Se, por outro lado, o intelecto não é a fantasia, todavia é certo que não existe sem a fantasia, e assim também não é próprio da alma, porque a fantasia necessita do corpo. Assim, não existe intelecção sem o corpo.

A dificuldade da questão precedente se responde dizendo que a intelecção é de uma certa forma própria da alma, e de uma certa forma conjunta com o corpo. Deve-se saber que qualquer operação da alma pode necessitar da [corporal] de duas maneiras, como instrumento ou como objeto. [A operação de] ver, por exemplo, necessita da [corporal] tanto como objeto, assim como instrumento. Como objeto, porque a cor, que é objeto da vista, está no corpo. Como instrumento, porque a visão, apesar de ser pela alma, não se realiza sem ser pelo órgão da vista, que é o instrumento. A operação intelectual, entretanto, não necessita do corpo como instrumento, mas apenas como objeto.

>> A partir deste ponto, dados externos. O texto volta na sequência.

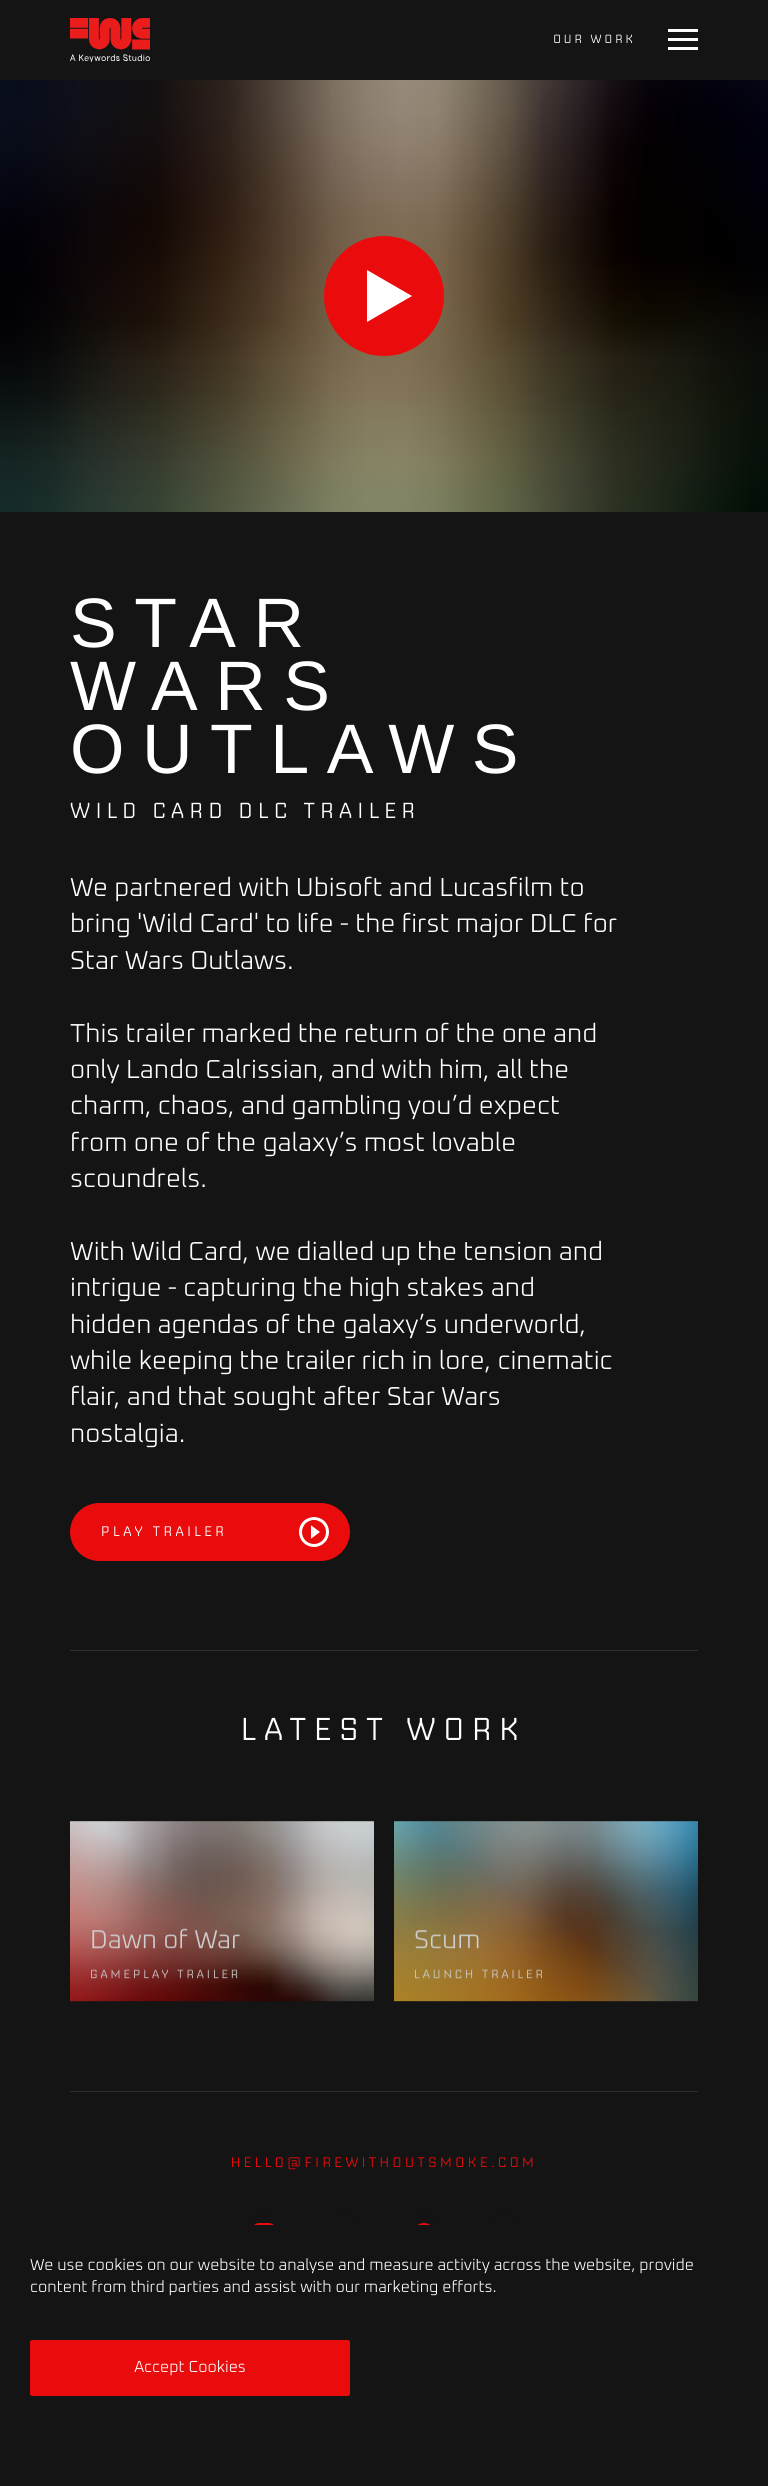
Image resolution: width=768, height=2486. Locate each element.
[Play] (384, 296)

A intelecção, de fato, não se realiza pelo órgão corporal, mas necessita do objeto corporal. Desta maneira, os fantasmas [da fantasia] estão para o intelecto assim como as cores estão para a vista. De onde se segue que o intelecto é uma operação própria da alma e não necessita do corpo senão enquanto objeto, mas ver e as demais operações e paixões não são apenas da alma, mas conjuntas [com o corpo].

Segue-se também que, como aquilo que tem operação per se também apresenta ser e subsistência per se, e aquilo que não tem operação per se não apresenta ser per se, o intelecto é forma subsistente, e as demais potências são forma na matéria.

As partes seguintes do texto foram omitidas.